3. Foxit PDF: Free for personal use, contains an upgrade option for PDF editing and advanced usage.
Adobe Reader takes several seconds to load up. However, a free, lightweight alternative called Foxit is available. Foxit can be used as a basic reader for free, but advanced features like editing require a paid upgrade. It is the ‘light-weight’ factor that makes Foxit so attractive. Foxit also includes nifty features like minimizing to tray to reduce clutter on the taskbar.
4. ImgBurn: Currently at version 2.4, and free for personal use.

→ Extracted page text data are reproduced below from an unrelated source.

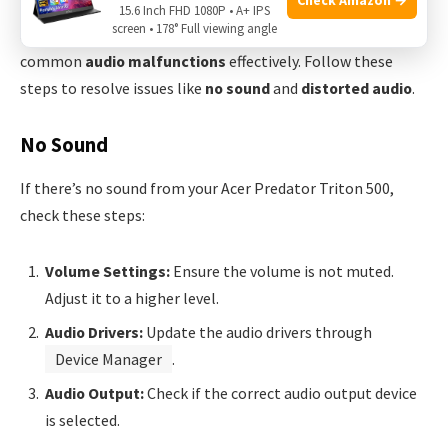
Experiencing audio issues with your
Acer Predator Triton
15.6 Inch FHD 1080P • A+ IPS
screen • 178° Full viewing angle
500
can be frustrating. This guide helps you troubleshoot
common
audio malfunctions
effectively. Follow these
steps to resolve issues like
no sound
and
distorted audio
.
No Sound
If there’s no sound from your Acer Predator Triton 500,
check these steps:
Volume Settings:
Ensure the volume is not muted.
Adjust it to a higher level.
Audio Drivers:
Update the audio drivers through
Device Manager
.
Audio Output:
Check if the correct audio output device
is selected.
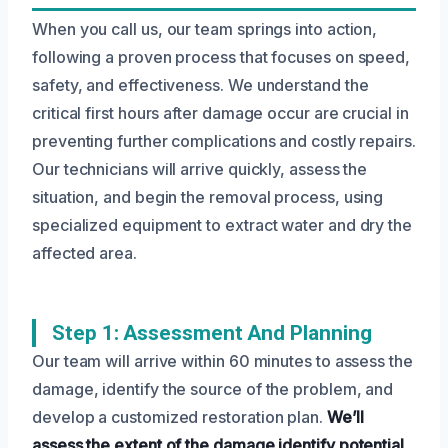
When you call us, our team springs into action,
following a proven process that focuses on speed,
safety, and effectiveness. We understand the
critical first hours after damage occur are crucial in
preventing further complications and costly repairs.
Our technicians will arrive quickly, assess the
situation, and begin the removal process, using
specialized equipment to extract water and dry the
affected area.
Step 1: Assessment And Planning
Our team will arrive within 60 minutes to assess the
damage, identify the source of the problem, and
develop a customized restoration plan.
We’ll
assess the extent of the damage
identify potential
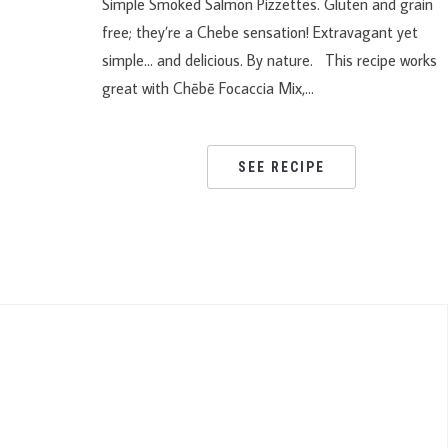
Simple Smoked Salmon Pizzettes. Gluten and grain
free; they’re a Chebe sensation! Extravagant yet
simple… and delicious. By nature. This recipe works
great with Chēbē Focaccia Mix,…
SEE RECIPE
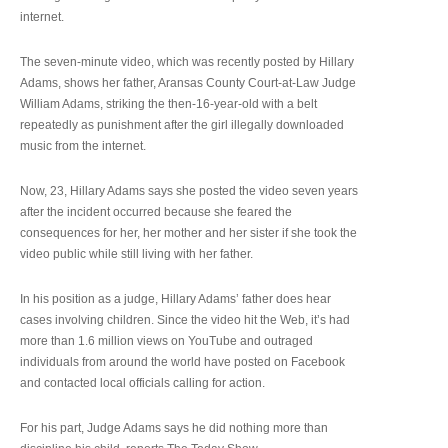
internet.
The seven-minute video, which was recently posted by Hillary
Adams, shows her father, Aransas County Court-at-Law Judge
William Adams, striking the then-16-year-old with a belt
repeatedly as punishment after the girl illegally downloaded
music from the internet.
Now, 23, Hillary Adams says she posted the video seven years
after the incident occurred because she feared the
consequences for her, her mother and her sister if she took the
video public while still living with her father.
In his position as a judge, Hillary Adams’ father does hear
cases involving children. Since the video hit the Web, it’s had
more than 1.6 million views on YouTube and outraged
individuals from around the world have posted on Facebook
and contacted local officials calling for action.
For his part, Judge Adams says he did nothing more than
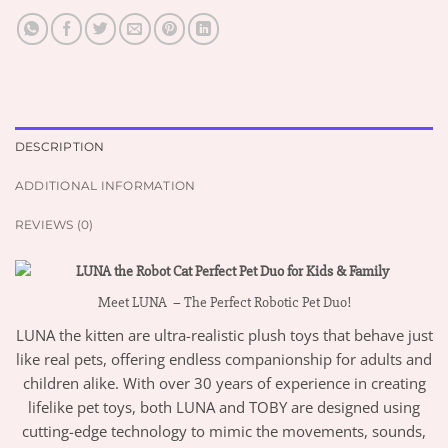
DESCRIPTION
ADDITIONAL INFORMATION
REVIEWS (0)
Meet LUNA – The Perfect Robotic Pet Duo!
LUNA the kitten are ultra-realistic plush toys that behave just
like real pets, offering endless companionship for adults and
children alike. With over 30 years of experience in creating
lifelike pet toys, both LUNA and TOBY are designed using
cutting-edge technology to mimic the movements, sounds,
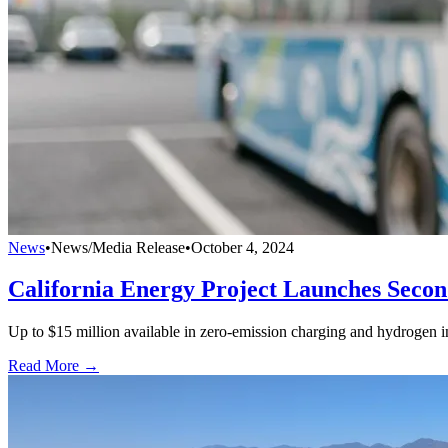
News
•
News/Media Release
•
October 4, 2024
California Energy Project Launches Secon
Up to $15 million available in zero-emission charging and hydrogen in
Read More →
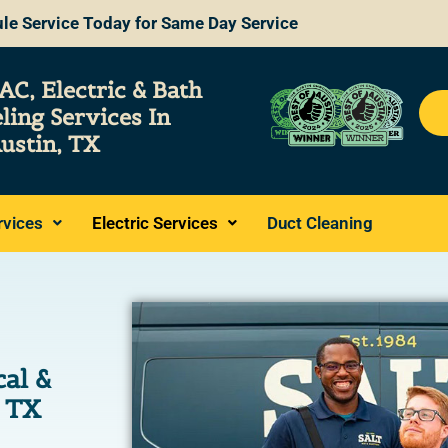
le Service Today for Same Day Service
AC, Electric & Bath
ling
Services
In
ustin, TX
rvices
Electric Services
Duct Cleaning
cal &
, TX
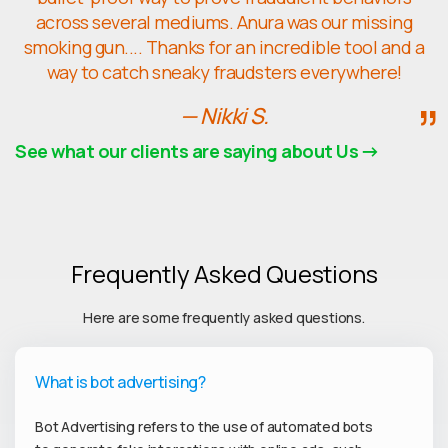
across several mediums. Anura was our missing
smoking gun.... Thanks for an incredible tool and a
way to catch sneaky fraudsters everywhere!
— Nikki S.
See what our clients are saying about Us
Frequently Asked Questions
Here are some frequently asked questions.
What is bot advertising?
Bot Advertising refers to the use of automated bots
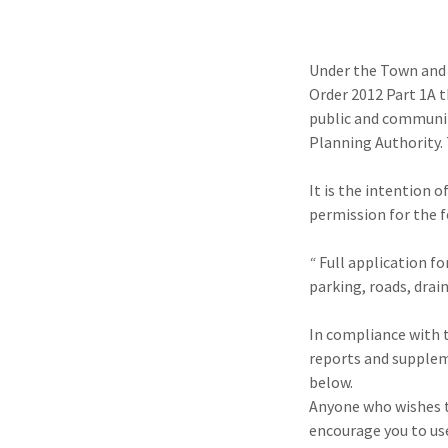
Under the Town and
Order 2012 Part 1A 
public and communit
Planning Authority.
It is the intention
permission for the 
“
Full application fo
parking, roads, dra
In compliance with 
reports and supplem
below.
Anyone who wishes t
encourage you to us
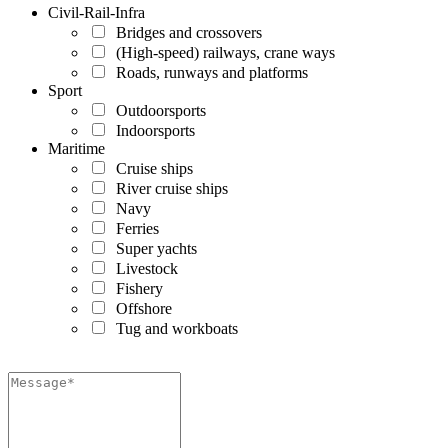
Civil-Rail-Infra
Bridges and crossovers
(High-speed) railways, crane ways
Roads, runways and platforms
Sport
Outdoorsports
Indoorsports
Maritime
Cruise ships
River cruise ships
Navy
Ferries
Super yachts
Livestock
Fishery
Offshore
Tug and workboats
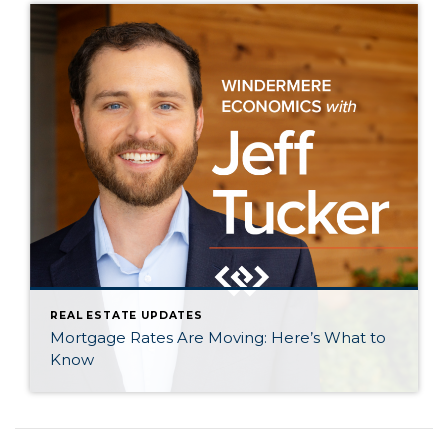
REAL ESTATE UPDATES
Mortgage Rates Are Moving: Here’s What to
Know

ImgBurn is a lightweight disc burning program, with a focus on getting things done quickly. Too many options may come in your way in Nero, but ImgBurn makes disc burning look easy. When starting up, you are met with a startup screen with options like ‘Write image file to disc’, ‘Write files to disc’ etc. Clicking one of those large icons takes you to the appropriate window.
Feed reading can be made fun and enjoyable by using a desktop feed reader. While these do not have features like ‘Shared Items’ in Google, they are quick and easy to use. You can read feeds much like reading emails in a desktop app. There are options to bookmark favorite posts for further reference, and there is a separate folder for these bookmarked posts. FeedDemon has another useful feature – synchronization with Newsgator online account. This can be particularly useful if you move between several computers regularly, and want to stay synchronized.
6. VLC player: Free and open-source.
VLC player is best known as a play-it-all media player. The open-source VLC player can play videos with ease. The interface design is rather drab, but not difficult to use. Weighing in at a hefty 35 MB, VLC might look heavy. However, this extra megabytes is caused by the codecs that are bundled. So, you can play most formats without installing any codecs on the PC.
VLC is one of the few players that can play FLV and mobile video files without conversion.
Multi-protocol instant messenger clients are always desirable for those who chat often, or need to connect with users of different protocols. Digsby was launched recently and is invite-only (get invite codes here and here), while Pidgin is free and open-source. Pidgin has a large number of plugins and themes available, while Digsby is feature-rich by default. Digsby has inline email reply(within the client) and integration with Facebook and MySpace – two innovative features. If you’re tired of Pidgin’s drab interface, try Digsby – it has a pleasant-looking interface.
8. IZArc: Free.
IZArc is a powerful archive/unarchive utility. It is free and lightweight. It has all the features of other archival utilities, plus some extra features like unpacking .iso files to component files. This can be particularly useful when you get a disc and need to extract and install any single part of the software, say the .net framework (I have used it for that particular purpose).
I have been using these freeware for over a year, and have never felt like going back to the paid software. Of course, this would require slight adjustments in our mentality and habits, but these can be done easily, once you remember that the benefits of using these are saving money, and saving system resources.